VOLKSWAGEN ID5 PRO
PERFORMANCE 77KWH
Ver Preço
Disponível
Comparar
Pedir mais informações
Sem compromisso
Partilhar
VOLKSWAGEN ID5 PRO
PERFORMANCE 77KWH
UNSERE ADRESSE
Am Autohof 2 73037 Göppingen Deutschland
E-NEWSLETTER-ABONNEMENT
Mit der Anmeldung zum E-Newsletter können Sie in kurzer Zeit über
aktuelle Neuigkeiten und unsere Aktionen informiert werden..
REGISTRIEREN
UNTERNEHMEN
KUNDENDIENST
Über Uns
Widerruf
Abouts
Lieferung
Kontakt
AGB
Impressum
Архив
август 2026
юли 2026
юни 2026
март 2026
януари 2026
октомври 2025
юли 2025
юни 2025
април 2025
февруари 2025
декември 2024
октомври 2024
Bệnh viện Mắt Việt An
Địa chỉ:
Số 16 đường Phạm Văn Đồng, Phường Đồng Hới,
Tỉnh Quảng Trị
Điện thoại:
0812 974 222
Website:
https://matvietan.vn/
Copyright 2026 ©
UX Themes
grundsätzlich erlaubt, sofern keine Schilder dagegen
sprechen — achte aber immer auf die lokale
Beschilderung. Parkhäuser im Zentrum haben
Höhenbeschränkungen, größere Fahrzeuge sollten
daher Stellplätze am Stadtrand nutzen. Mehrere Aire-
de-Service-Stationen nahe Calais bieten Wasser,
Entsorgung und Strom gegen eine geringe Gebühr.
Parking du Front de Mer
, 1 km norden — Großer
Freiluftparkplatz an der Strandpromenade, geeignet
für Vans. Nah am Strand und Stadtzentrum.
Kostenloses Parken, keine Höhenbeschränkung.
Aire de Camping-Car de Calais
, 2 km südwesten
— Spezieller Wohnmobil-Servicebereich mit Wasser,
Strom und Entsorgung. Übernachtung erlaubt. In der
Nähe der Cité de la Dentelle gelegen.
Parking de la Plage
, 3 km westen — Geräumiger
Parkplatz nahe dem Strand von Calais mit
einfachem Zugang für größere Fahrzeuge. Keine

▸ **About this task**:
Each line of the entries where the string "Calais" occurs should be shown.

▸ **Task answer**:
de-Service-Stationen nahe Calais bieten Wasser,
Aire de Camping-Car de Calais
Parkplatz nahe dem Strand von Calais mit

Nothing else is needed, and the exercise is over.